The way that President Donald Trump decided to fire national security adviser Michael Flynn back in February 2017 could be the linchpin used by special counsel Robert Mueller to prove the president had a corrupt intent in an obstruction of justice case.
Reporter Maury Waas, in a new report for the New York Review of Books, claims that senior White House attorney John Eisenberg first reviewed intercepted conversations between Flynn and former Russian ambassador Sergey Kislyak on or about February 2, 2017.
Most crucially, writes Waas, Eisenberg concluded that the intercepted calls conclusively proved that Flynn had lied to FBI investigators about the nature of the conversations he'd had with Kislyak.

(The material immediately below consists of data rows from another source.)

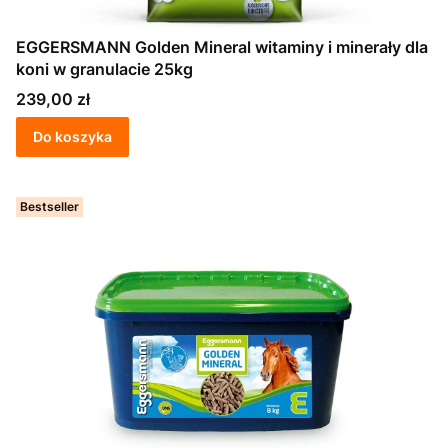
EGGERSMANN Golden Mineral witaminy i minerały dla
koni w granulacie 25kg
Cena
239,00 zł
Do koszyka
Bestseller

Despite this, it took the Trump White House six days to begin acting on Flynn, and that was only after it had been contacted by the Washington Post, which informed the administration that it was writing a story about Flynn lying about his contacts with Russian officials. Flynn eventually resigned on February 13th, 11 days after Eisenberg reviewed his intercepted calls.
It was this delay, writes Waas, that could establish that Trump had a corrupt intent when he asked former FBI Director James Comey if he could drop Flynn's case -- and then subsequently fired Comey months later after he had refused to do so.

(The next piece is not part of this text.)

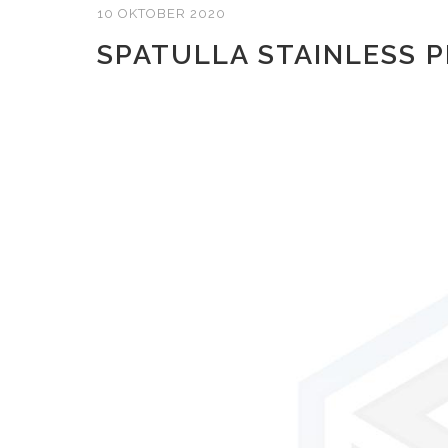
10 OKTOBER 2020
SPATULLA STAINLESS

"The president’s legal team has claimed that Trump did nothing wrong because he did not understand that Flynn was in criminal jeopardy when, according to the former FBI director’s testimony, he asked Comey to go easy on Flynn," writes Waas. "The new information that Trump and others in the White House were aware that the intercepts revealed that Flynn had lied to the FBI directly contradicts those claims."